I have a distinct set of values in terms of being honest with customers and giving independent, unbiased views. These values would not fit well in today’s venture culture. See, I’m not running a holiday resort or an apparel website. People trust Value Research’s advice and opinion to shape their entire financial life. That responsibility has to be shouldered in a way that is possible only if I’m in full control of my business.

How has the interaction with investors shaped your business?

People write to us with their investing and financial queries and we love answering them. We have always done so, although we do so publicly since we have been a media company and not an advisor. Staying in touch with actual small investors is a great way of being in touch with what is actually going on in people’s financial lives. People learn from the interaction and so do we.

Apart from those focused on mutual funds, Value Research has a variety of offerings. Can you elaborate on the other offerings?

As I described earlier, we have an exceptionally strong equity analysis activity. We also study and carry analyses on NPS, insurance and a variety of fixed income products. In terms of customer types, we serve individuals as well as businesses. We have a large B2B business which is not visible to the public. Media, financial institutions and large investors are our customers in this business.

We have very strong in-house data and tech capabilities. In our domain, these are second to none in the world. All this work has always been done completely in house by our own people and has never been outsourced in any way. Today, well over a hundred financial institutions depend on our data feeds to run their systems, websites and apps.
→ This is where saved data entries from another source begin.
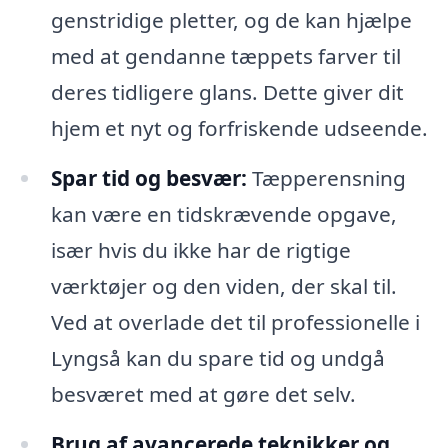
genstridige pletter, og de kan hjælpe
med at gendanne tæppets farver til
deres tidligere glans. Dette giver dit
hjem et nyt og forfriskende udseende.
Spar tid og besvær:
Tæpperensning
kan være en tidskrævende opgave,
især hvis du ikke har de rigtige
værktøjer og den viden, der skal til.
Ved at overlade det til professionelle i
Lyngså kan du spare tid og undgå
besværet med at gøre det selv.
Brug af avancerede teknikker og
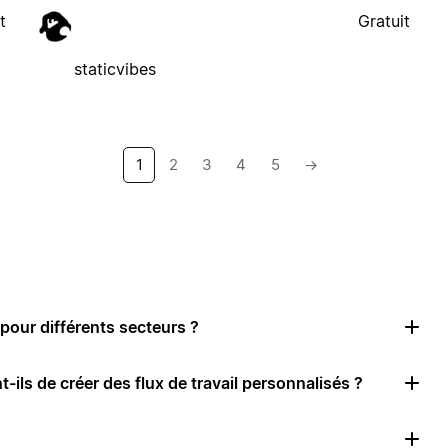
t
Gratuit
staticvibes
1
2
3
4
5
→
pour différents secteurs ?
-ils de créer des flux de travail personnalisés ?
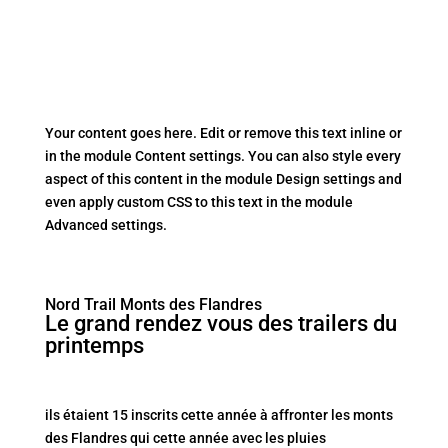
Your content goes here. Edit or remove this text inline or
in the module Content settings. You can also style every
aspect of this content in the module Design settings and
even apply custom CSS to this text in the module
Advanced settings.
Nord Trail Monts des Flandres
Le grand rendez vous des trailers du
printemps
ils étaient 15 inscrits cette année à affronter les monts
des Flandres qui cette année avec les pluies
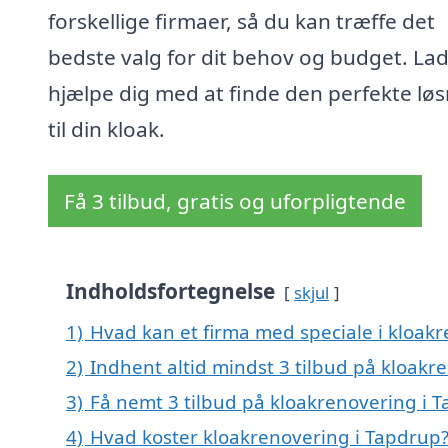
forskellige firmaer, så du kan træffe det
bedste valg for dit behov og budget. Lad
hjælpe dig med at finde den perfekte lø
til din kloak.
Få 3 tilbud, gratis og uforpligtende
Indholdsfortegnelse
skjul
1)
Hvad kan et firma med speciale i kloak
2)
Indhent altid mindst 3 tilbud på kloakr
3)
Få nemt 3 tilbud på kloakrenovering i 
4)
Hvad koster kloakrenovering i Tapdrup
While MF penetration is rising, there is much to be done in Tier 2, 3 & 4 cities. How can the mutual fund industry achieve this?
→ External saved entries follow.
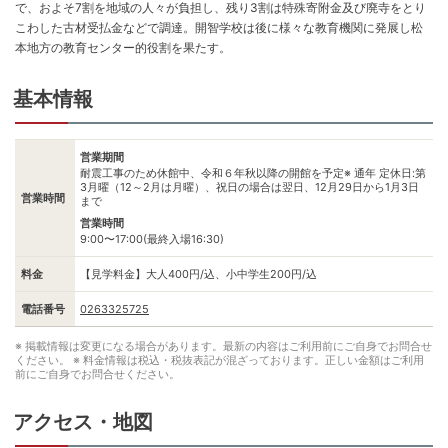
で、およそ7割を地域の人々が負担し、残り3割は特殊寄附金及び廃寺をとり
こわした古材受払金などで調達。開智学校は後に様々な教育機関に発展し松
本地方の教育センター的役割を果たす。
基本情報
営業期間
耐震工事のため休館中、令和６年秋以降の開館を予定※ 通年 定休日:第
3月曜（12～2月は月曜）、祝日の場合は翌日、12月29日から1月3日
営業時間
まで
営業時間
9:00〜17:00(最終入場16:30)
料金
【見学料金】大人400円/込、小中学生200円/込
電話番号
0263325725
※ 掲載情報は変更になる場合があります。最新の内容はご利用前にご自身でお問合せ
ください。
※ 料金情報は税込・税抜表記が混ざっております。正しい金額はご利用
前にご自身でお問合せください。
アクセス・地図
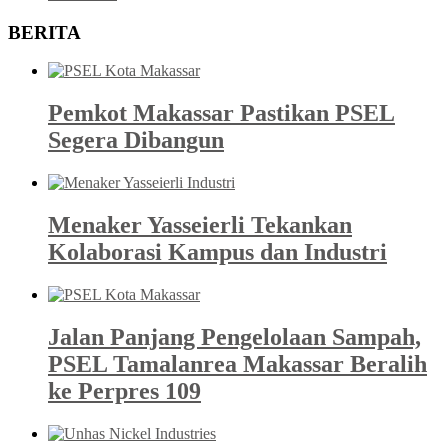
BERITA
Pemkot Makassar Pastikan PSEL
Segera Dibangun
Menaker Yasseierli Tekankan
Kolaborasi Kampus dan Industri
Jalan Panjang Pengelolaan Sampah,
PSEL Tamalanrea Makassar Beralih
ke Perpres 109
The glass is half full. The Indian investor population has always been divided into two extremes--the rich short-term punter who likes stocks and the middle class saver who has a long-term perspective but is almost completely into fixed-income deposit-type products. Through banks and post offices, savings products have a huge reach. Mutual funds are getting there, but the process has started accelerating only now with industry efforts like the sahi hai campaign.

How do you see the MF industry emerging in the next 5-10 years? What, according to you, is the potential challenge the industry could face?

I think a period of great growth and the fulfilling of promises is beginning. All this is deeply intertwined with the general direction of strong sustainable growth and good governance that the country is seeing now.